Alors que la France est paralysée par un mouvement social de grande ampleur, Marc Roux, un cadre modèle pris en otage, enrage contre la racaille gréviste. Il doit rejoindre Rome pour la signature d’un important contrat. Vincent Disse se rend dans la même ville mais ne présente pas du tout le même pedigree politique. Selon des codes bien balisés, le film réunit donc des contraires qui ne partagent rien, les circonstances les obligent cependant à une cohabitation le temps d’un road-movie vers la capitale italienne. Un point de départ qui suscite une certaine curiosité avant de tomber très rapidement, sans que l’ensemble soit pour autant méprisable, dans une vacuité à peu près totale.

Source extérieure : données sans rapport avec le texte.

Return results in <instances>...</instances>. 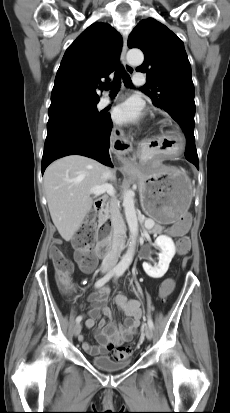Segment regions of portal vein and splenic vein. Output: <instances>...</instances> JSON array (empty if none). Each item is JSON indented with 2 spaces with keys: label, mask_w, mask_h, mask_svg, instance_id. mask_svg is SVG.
Returning a JSON list of instances; mask_svg holds the SVG:
<instances>
[{
  "label": "portal vein and splenic vein",
  "mask_w": 230,
  "mask_h": 413,
  "mask_svg": "<svg viewBox=\"0 0 230 413\" xmlns=\"http://www.w3.org/2000/svg\"><path fill=\"white\" fill-rule=\"evenodd\" d=\"M90 192H91V194H94L95 196H98V195H101V194H104V193H107L110 196L115 195V189L111 184H103V185L95 186L90 190ZM149 224L154 225V222L150 221Z\"/></svg>",
  "instance_id": "18ae733b"
}]
</instances>
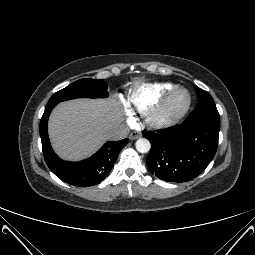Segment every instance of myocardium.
<instances>
[{
  "mask_svg": "<svg viewBox=\"0 0 255 255\" xmlns=\"http://www.w3.org/2000/svg\"><path fill=\"white\" fill-rule=\"evenodd\" d=\"M183 92L186 94V102L182 108L175 112H169L168 106L172 98ZM192 102V97L188 89L175 87L166 93L161 100L149 111L147 115L148 124L156 129L168 128L178 123L188 112Z\"/></svg>",
  "mask_w": 255,
  "mask_h": 255,
  "instance_id": "obj_1",
  "label": "myocardium"
}]
</instances>
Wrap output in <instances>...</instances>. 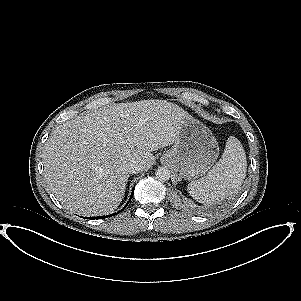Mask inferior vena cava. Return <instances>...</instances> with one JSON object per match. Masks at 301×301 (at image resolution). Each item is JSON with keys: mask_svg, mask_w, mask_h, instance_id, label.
Masks as SVG:
<instances>
[{"mask_svg": "<svg viewBox=\"0 0 301 301\" xmlns=\"http://www.w3.org/2000/svg\"><path fill=\"white\" fill-rule=\"evenodd\" d=\"M144 169V166L142 164L136 163V162H132L129 163L127 165V171L129 173H136V172H140Z\"/></svg>", "mask_w": 301, "mask_h": 301, "instance_id": "1", "label": "inferior vena cava"}]
</instances>
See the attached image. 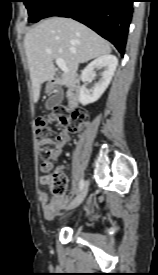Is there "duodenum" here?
Here are the masks:
<instances>
[{
    "label": "duodenum",
    "mask_w": 158,
    "mask_h": 275,
    "mask_svg": "<svg viewBox=\"0 0 158 275\" xmlns=\"http://www.w3.org/2000/svg\"><path fill=\"white\" fill-rule=\"evenodd\" d=\"M57 83H61L60 80H56ZM80 100V90L77 82H72L67 87V103L69 107L75 108L78 106Z\"/></svg>",
    "instance_id": "obj_1"
}]
</instances>
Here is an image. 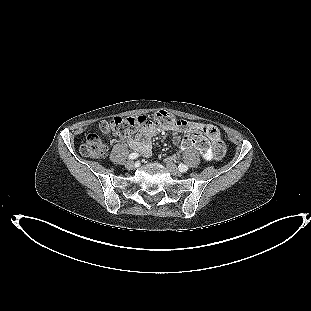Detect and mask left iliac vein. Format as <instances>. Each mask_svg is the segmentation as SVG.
<instances>
[{"label": "left iliac vein", "mask_w": 311, "mask_h": 311, "mask_svg": "<svg viewBox=\"0 0 311 311\" xmlns=\"http://www.w3.org/2000/svg\"><path fill=\"white\" fill-rule=\"evenodd\" d=\"M166 167L167 170L174 176H179L181 175V171L177 168V166L171 161L167 160L166 161Z\"/></svg>", "instance_id": "left-iliac-vein-1"}]
</instances>
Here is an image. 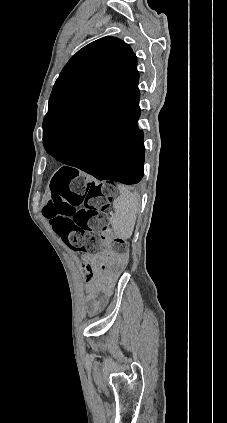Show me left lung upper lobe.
<instances>
[{
	"label": "left lung upper lobe",
	"instance_id": "obj_1",
	"mask_svg": "<svg viewBox=\"0 0 227 423\" xmlns=\"http://www.w3.org/2000/svg\"><path fill=\"white\" fill-rule=\"evenodd\" d=\"M137 59L124 41L100 38L79 50L56 80L43 144L81 134L109 113L140 112Z\"/></svg>",
	"mask_w": 227,
	"mask_h": 423
}]
</instances>
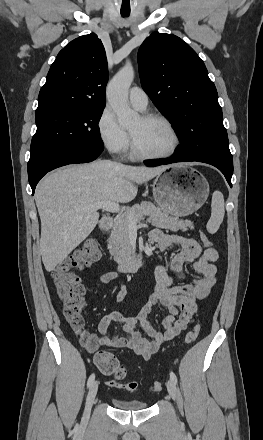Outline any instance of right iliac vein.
<instances>
[{
    "instance_id": "1",
    "label": "right iliac vein",
    "mask_w": 263,
    "mask_h": 440,
    "mask_svg": "<svg viewBox=\"0 0 263 440\" xmlns=\"http://www.w3.org/2000/svg\"><path fill=\"white\" fill-rule=\"evenodd\" d=\"M98 385H99L98 381H95V382H93V384L91 385V387L89 389L87 399H86L85 411H84V414L82 417V425L83 426H87L89 423L91 408H92V405H93L94 400L97 395Z\"/></svg>"
}]
</instances>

L’ouverture plante le décor à l’aide d’images d’actualité : quais bondés, cortèges de manifestants enveloppés par les volutes de fumigènes (trop forts les cheminots à ce jeu-là). Puis, on se raccorde à la fiction en découvrant Marc Roux (Patrick Timsit) dont les avions puis les trains sont annulés les uns après les autres. Il peste contre les irresponsables preneurs d’otages empêchant les braves citoyens d’aller chercher les points de croissance avec les dents. Ne pouvant comprendre que l’on ne puisse penser comme lui, excédé, il s’adresse à d’autres personnes, dont Vincent Disse (Charles Berling). Ce dernier lui répond qu’il est tout acquis à la cause en général et au droit de grève en particulier. Se rendant au même endroit, à Rome, ils vont pourtant constituer un équipage pour le moins contrasté : le « gros con de droite » pragmatique pestant contre les couloirs de bus « à Delanoë » versus « l’idéaliste de gauche » moralisateur et hédoniste. Évidemment la route ne sera pas droite, et chacun ressortira changé de ce périple. On apprendra notamment que la vie est compliquée.

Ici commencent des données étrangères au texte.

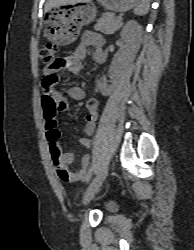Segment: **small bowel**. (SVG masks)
<instances>
[{
	"mask_svg": "<svg viewBox=\"0 0 194 250\" xmlns=\"http://www.w3.org/2000/svg\"><path fill=\"white\" fill-rule=\"evenodd\" d=\"M104 39L102 36L95 32H84L81 36V41L75 50L68 56L60 59L59 68L55 69L51 66L44 68L45 79L50 75H54L60 71H69L75 74H78L83 69V60L86 58L88 50L93 49V58L98 63H103L106 59L105 52L103 50ZM43 81V88L47 93L52 95L58 105L57 110H62L66 106V97L73 100H82L85 97V91L80 86H69L64 90H53V85H48ZM100 88L102 91H108L110 88V83L106 77H101ZM99 102L96 98H91L87 100L85 105V114L83 121L85 123V134L87 136L92 135L95 129V121L97 118ZM57 112V111H56ZM56 112L53 115L44 114L45 121V130L47 134V139L49 141V149L51 157L56 163L58 161L61 165L67 166L70 165L74 159L75 154L73 152H64L61 150L60 146L57 143V140L60 136L58 127H57V116ZM82 146L89 148L91 145L90 139L84 137L80 140ZM91 157L86 154L82 157L81 167L74 172H70V179L65 181H83L87 178V171L90 165Z\"/></svg>",
	"mask_w": 194,
	"mask_h": 250,
	"instance_id": "1",
	"label": "small bowel"
}]
</instances>
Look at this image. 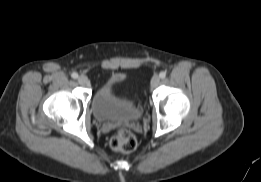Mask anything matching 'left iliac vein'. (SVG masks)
Listing matches in <instances>:
<instances>
[{
  "instance_id": "left-iliac-vein-1",
  "label": "left iliac vein",
  "mask_w": 261,
  "mask_h": 182,
  "mask_svg": "<svg viewBox=\"0 0 261 182\" xmlns=\"http://www.w3.org/2000/svg\"><path fill=\"white\" fill-rule=\"evenodd\" d=\"M160 83V78L158 75L153 76V78L151 79V87L152 88H156Z\"/></svg>"
}]
</instances>
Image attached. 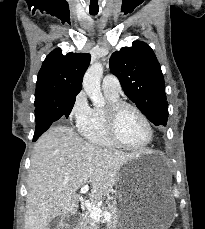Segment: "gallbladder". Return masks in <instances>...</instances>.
Segmentation results:
<instances>
[{"instance_id":"gallbladder-1","label":"gallbladder","mask_w":205,"mask_h":229,"mask_svg":"<svg viewBox=\"0 0 205 229\" xmlns=\"http://www.w3.org/2000/svg\"><path fill=\"white\" fill-rule=\"evenodd\" d=\"M69 219H63L62 216H57L51 220L48 229H67Z\"/></svg>"}]
</instances>
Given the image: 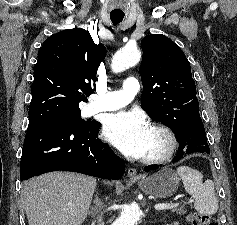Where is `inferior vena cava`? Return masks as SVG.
Returning a JSON list of instances; mask_svg holds the SVG:
<instances>
[{
	"label": "inferior vena cava",
	"instance_id": "inferior-vena-cava-1",
	"mask_svg": "<svg viewBox=\"0 0 237 225\" xmlns=\"http://www.w3.org/2000/svg\"><path fill=\"white\" fill-rule=\"evenodd\" d=\"M102 205V203L100 204V206ZM99 225H104V223L102 222V219H99Z\"/></svg>",
	"mask_w": 237,
	"mask_h": 225
}]
</instances>
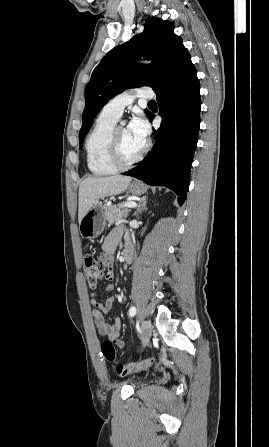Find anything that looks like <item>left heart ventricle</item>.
<instances>
[{"instance_id":"1","label":"left heart ventricle","mask_w":269,"mask_h":447,"mask_svg":"<svg viewBox=\"0 0 269 447\" xmlns=\"http://www.w3.org/2000/svg\"><path fill=\"white\" fill-rule=\"evenodd\" d=\"M118 141L125 161L135 159L146 145V140L140 138L129 126L125 125H121L118 130Z\"/></svg>"}]
</instances>
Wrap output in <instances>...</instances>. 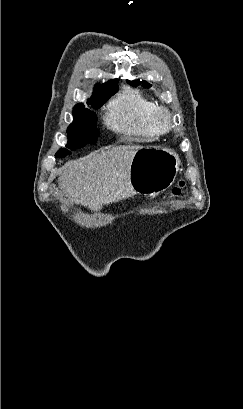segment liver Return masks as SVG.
Here are the masks:
<instances>
[{"mask_svg":"<svg viewBox=\"0 0 243 409\" xmlns=\"http://www.w3.org/2000/svg\"><path fill=\"white\" fill-rule=\"evenodd\" d=\"M141 147L117 146L64 164L58 178L71 203L91 210L135 194L130 186V165Z\"/></svg>","mask_w":243,"mask_h":409,"instance_id":"obj_1","label":"liver"}]
</instances>
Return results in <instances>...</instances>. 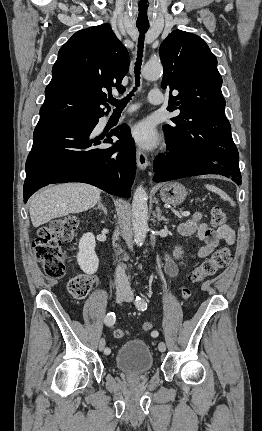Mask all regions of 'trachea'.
Here are the masks:
<instances>
[{
	"mask_svg": "<svg viewBox=\"0 0 262 431\" xmlns=\"http://www.w3.org/2000/svg\"><path fill=\"white\" fill-rule=\"evenodd\" d=\"M147 8H148V5L146 4V2L141 0L138 4L139 13H146ZM137 28H138V31L140 32L139 43H138V58H137V62L135 65V78H136V85L138 86L140 83V81H139L140 76L139 75H140V66H141V62H142L141 58L143 56L142 52H143V44H144V35L148 31L149 26H138L137 25ZM135 89L136 88H134V90ZM131 96H133V92H130V94L122 100H117L115 98H111L108 101L110 104H112L113 106L116 107V110H122L126 106V104L129 102Z\"/></svg>",
	"mask_w": 262,
	"mask_h": 431,
	"instance_id": "3493384b",
	"label": "trachea"
}]
</instances>
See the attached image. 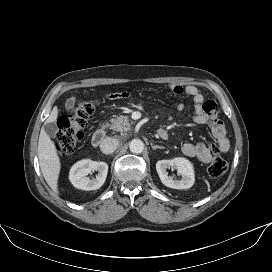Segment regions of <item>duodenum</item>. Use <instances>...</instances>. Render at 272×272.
Returning <instances> with one entry per match:
<instances>
[{
  "label": "duodenum",
  "mask_w": 272,
  "mask_h": 272,
  "mask_svg": "<svg viewBox=\"0 0 272 272\" xmlns=\"http://www.w3.org/2000/svg\"><path fill=\"white\" fill-rule=\"evenodd\" d=\"M158 136L161 138V139H166L167 138V134L164 132V131H161L159 130L157 132ZM106 137V131L105 129L101 128V129H98L94 134H93V137H92V144L94 146H99L103 140L105 139Z\"/></svg>",
  "instance_id": "1"
}]
</instances>
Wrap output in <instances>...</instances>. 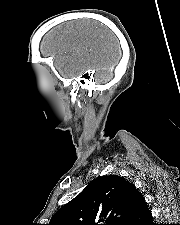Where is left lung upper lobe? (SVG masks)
<instances>
[{
	"label": "left lung upper lobe",
	"mask_w": 180,
	"mask_h": 225,
	"mask_svg": "<svg viewBox=\"0 0 180 225\" xmlns=\"http://www.w3.org/2000/svg\"><path fill=\"white\" fill-rule=\"evenodd\" d=\"M145 206L133 184L120 176H103L58 210L48 225H124Z\"/></svg>",
	"instance_id": "5c2ea615"
}]
</instances>
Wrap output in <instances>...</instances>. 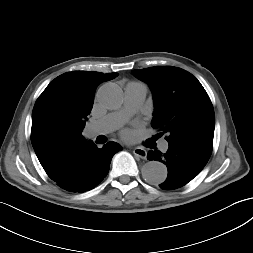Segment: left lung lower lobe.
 Listing matches in <instances>:
<instances>
[{
    "label": "left lung lower lobe",
    "instance_id": "left-lung-lower-lobe-1",
    "mask_svg": "<svg viewBox=\"0 0 253 253\" xmlns=\"http://www.w3.org/2000/svg\"><path fill=\"white\" fill-rule=\"evenodd\" d=\"M211 152L185 143H169L165 154L150 151L149 160L160 161L168 168L167 179L159 186L165 190L179 188L191 181L206 165Z\"/></svg>",
    "mask_w": 253,
    "mask_h": 253
}]
</instances>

La situation installée, le film trouve son rythme, et c’est l’un des problèmes puisqu’il est de croisière et sans surprise. À intervalles réguliers, soulignés par une musique entraînante, on retrouve ces plans d’actualité avec des agriculteurs écrasant des choux devant les préfectures, variante estampillée développement durable des pneus brûlés, ou des routiers en pleine opération escargot. Autre manière de donner du punch, les deux compères s’agacent mutuellement sans cesse. Ils se quittent puis se retrouvent, ce qui apporte, à force et assez rapidement, une pointe de lassitude et une forme de désintérêt pour leurs turpitudes routières et personnelles. Il faut bien reconnaître que grande est parfois la tentation de les laisser au bord de la route. Bon, il y a bien quelques gags, quelques situations amusantes, mais bien peu. Un effort est fait d’un point de vue visuel, quelques cadrages travaillés ou un jeu avec les lumières nocturnes. Le montage tente aussi de booster l’ensemble, mais peine perdue : tout ça patine. Et lorsque l’on a vu Eldorado de Bouli Lanners quelques jours auparavant, la comparaison, si elle est possible, est des plus cruelles à tous les niveaux, y compris l’interprétation, parce que ça rame aussi de ce côté-là.
À partir de la constitution unidimensionnelle des personnages par le biais de l’idéologie, Frédéric Andréi défait peu à peu les enveloppes pour en faire des êtres bien plus complexes qu’ils n’y paraissaient a priori. Le road-movie comme éternel révélateur intérieur des personnages au gré du déplacement, du cheminement et des rencontres. Le cadre dynamique découvre que la réussite d’une vie n’est pas limitée à un chiffre d’affaire, quant au gauchiste, il s’avère misanthrope, individualiste et n’entend dépendre de rien ni de personnes. Bref ces gens ont des fêlures et la vie, comme cela a déjà été dit, n’est pas facile tous les jours. Et puis chacun a ses petites vérités à dire sur l’autre. Bref, le propos est assez édifiant et lénifiant, on se demande parfois si les paroles du générique d’Arnold et Willy ne vont pas retentir : « Il faut de tout pour faire un monde. » Et l’on en serait presque à se demander finalement s’il ne s’agirait pas du lancement d’un Scud du MoDem de François Bayrou à la face d’une France minée par la désunion.